Pandeminin getirdiği ekonomik hayat, gençlerde daha garanti meslek araştırma iştahını artırdı. Bu yaklaşım, girişimcilik faaliyetini ölçmek ve izlemek için milletlerarası araştırma projesi olan Global Girişimcilik Monitörü (GEM) Türkiye raporunda da ortaya konuldu. Yeditepe Üniversitesi İktisadi ve İdari Bilimler Fakültesi İktisat Kısmı Öğretim Üyesi Prof. Dr. Esra Karadeniz’in öncülüğünde hazırlanan rapora nazaran pandemi sonrasında girişimciliği meslek olarak görenlerin oranı yüzde 17 azalarak yüzde 66.8’e geriledi.
2 BİN 400 KİŞİYİ KAPSIYOR
GEM raporunda 2 bin 400 bireyle yapılan çalışmada girişimcilik tavırları, algıları, faaliyetleri, teşebbüsçü olma motivasyonları, girişimcilerin demografik yapısı pandemi öncesi ve sonrasında nasıl değişikler gösterdiği 2018 ve 2021 yılları karşılaştırarak tahlil edildi. Türkiye’deki sonuçlar 2021-22 GEM projesine katılan OECD ülkeleri, BRICS ülkeleri ve bütün GEM ülkeleriyle karşılaştırıldı. Ek olarak, Türkiye’deki girişimcilik ekosisteminin altyapısını belirleyen, 11 kilit alanda girişimcilik konusunda uzman olan bireylerin görüşleriyle yapılan Ulusal Uzman Anketi’nin (NES) bilgilerine dayanarak değerlendirildi.
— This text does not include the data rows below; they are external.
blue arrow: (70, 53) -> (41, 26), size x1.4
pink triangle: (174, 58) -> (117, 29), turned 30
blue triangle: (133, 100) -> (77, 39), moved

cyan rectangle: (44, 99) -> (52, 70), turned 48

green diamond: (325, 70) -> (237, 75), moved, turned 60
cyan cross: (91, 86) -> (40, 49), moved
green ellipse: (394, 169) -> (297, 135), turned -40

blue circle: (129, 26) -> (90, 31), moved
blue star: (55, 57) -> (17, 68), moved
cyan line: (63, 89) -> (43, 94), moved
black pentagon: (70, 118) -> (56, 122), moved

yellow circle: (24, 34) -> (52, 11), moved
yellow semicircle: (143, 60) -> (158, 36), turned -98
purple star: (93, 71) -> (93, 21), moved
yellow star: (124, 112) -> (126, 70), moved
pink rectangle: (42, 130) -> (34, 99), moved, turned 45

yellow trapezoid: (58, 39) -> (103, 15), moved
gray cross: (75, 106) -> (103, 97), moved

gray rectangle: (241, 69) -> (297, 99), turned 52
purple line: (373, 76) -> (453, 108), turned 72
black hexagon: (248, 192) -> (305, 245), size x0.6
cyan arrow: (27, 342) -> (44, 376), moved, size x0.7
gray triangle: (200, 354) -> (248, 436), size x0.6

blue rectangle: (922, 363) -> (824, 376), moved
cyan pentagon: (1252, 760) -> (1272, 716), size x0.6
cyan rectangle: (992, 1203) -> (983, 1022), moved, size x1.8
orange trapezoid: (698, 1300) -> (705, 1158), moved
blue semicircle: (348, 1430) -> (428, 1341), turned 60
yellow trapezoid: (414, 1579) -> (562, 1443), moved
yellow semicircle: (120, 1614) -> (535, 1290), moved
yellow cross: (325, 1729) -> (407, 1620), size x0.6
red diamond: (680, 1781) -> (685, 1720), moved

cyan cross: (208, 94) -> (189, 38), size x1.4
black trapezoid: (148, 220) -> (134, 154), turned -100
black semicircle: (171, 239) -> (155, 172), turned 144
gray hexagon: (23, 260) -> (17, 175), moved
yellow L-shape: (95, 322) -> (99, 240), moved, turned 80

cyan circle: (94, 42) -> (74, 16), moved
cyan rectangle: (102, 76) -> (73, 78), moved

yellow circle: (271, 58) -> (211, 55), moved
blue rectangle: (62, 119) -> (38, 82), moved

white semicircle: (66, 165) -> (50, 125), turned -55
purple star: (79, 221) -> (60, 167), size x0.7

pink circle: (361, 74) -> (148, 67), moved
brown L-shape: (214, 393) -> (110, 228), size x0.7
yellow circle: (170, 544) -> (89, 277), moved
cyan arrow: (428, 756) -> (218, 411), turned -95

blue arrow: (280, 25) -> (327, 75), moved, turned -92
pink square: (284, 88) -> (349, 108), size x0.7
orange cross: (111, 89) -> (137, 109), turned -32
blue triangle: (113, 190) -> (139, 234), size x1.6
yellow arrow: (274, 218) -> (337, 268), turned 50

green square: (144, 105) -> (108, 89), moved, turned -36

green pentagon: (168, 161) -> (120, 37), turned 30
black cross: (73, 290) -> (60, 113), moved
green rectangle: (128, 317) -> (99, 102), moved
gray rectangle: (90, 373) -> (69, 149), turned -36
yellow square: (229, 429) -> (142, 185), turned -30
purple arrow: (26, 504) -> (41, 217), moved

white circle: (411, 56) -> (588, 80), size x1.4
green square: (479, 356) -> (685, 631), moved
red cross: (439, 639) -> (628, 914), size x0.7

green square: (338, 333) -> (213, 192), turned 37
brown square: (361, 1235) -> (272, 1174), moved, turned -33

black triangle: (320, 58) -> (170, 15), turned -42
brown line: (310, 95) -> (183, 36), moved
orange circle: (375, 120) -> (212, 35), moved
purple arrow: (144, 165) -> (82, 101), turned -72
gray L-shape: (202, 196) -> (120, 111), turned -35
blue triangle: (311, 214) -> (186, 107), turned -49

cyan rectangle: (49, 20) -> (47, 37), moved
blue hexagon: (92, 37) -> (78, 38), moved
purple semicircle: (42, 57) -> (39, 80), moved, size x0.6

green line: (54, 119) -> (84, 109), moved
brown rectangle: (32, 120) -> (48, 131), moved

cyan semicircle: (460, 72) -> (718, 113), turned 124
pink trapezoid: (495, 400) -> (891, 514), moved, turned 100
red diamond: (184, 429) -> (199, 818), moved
FIRSATLARI GÖRMEKTE SORUN VAR
Araştırmanın sonuçlarını kıymetlendiren Yeditepe Üniversitesi İktisadi ve İdari Bilimler Fakültesi İktisat Kısmı Öğretim Üyesi Prof. Dr. E. Esra Karadeniz, “Yaptığımız çalışmada şahısların girişimcilik konusunda bilgi ve marifetlerine, etrafındaki fırsatları görüp göremediğine, risk alıp alamadıklarına baktık. Bu algıların hepsini bir ortaya getirdiğimizde Türkiye’de 18-64 yaş ortasındaki bireylerin girişimcilik konusunda kendilerine itimatları olduğunu, risk alabildiklerini görüyoruz. Tekrar de maalesef fırsatları görme konusunda yetersiz kaldıklarını gözlemledik. Bilhassa pandemi sonrasında fırsatları görme noktasında düşüş var. Bunda iktisattaki gelişmelerin tesiri olduğunu düşünüyoruz” dedi.
ÖNERİLERDE BULUNULUYOR
Çalışmanın ülkelerin girişimcilik potansiyelini bulmak için yapıldığını aktaran Prof. Dr. Karadeniz, “Araştırmanın Türkiye ayağında farklı olarak girişimcilik konusunda uzman olan 36 bireyle görüştük. Türkiye genelinde yaptığımız çalışma kapsamında hem kırsalda hem de kentlerde yaşayan beşerlerle bağlantıya geçildi. Maksadımız sonunda girişimcilik konusunda tekliflerde bulunmak amaçlanıyor” diye konuştu.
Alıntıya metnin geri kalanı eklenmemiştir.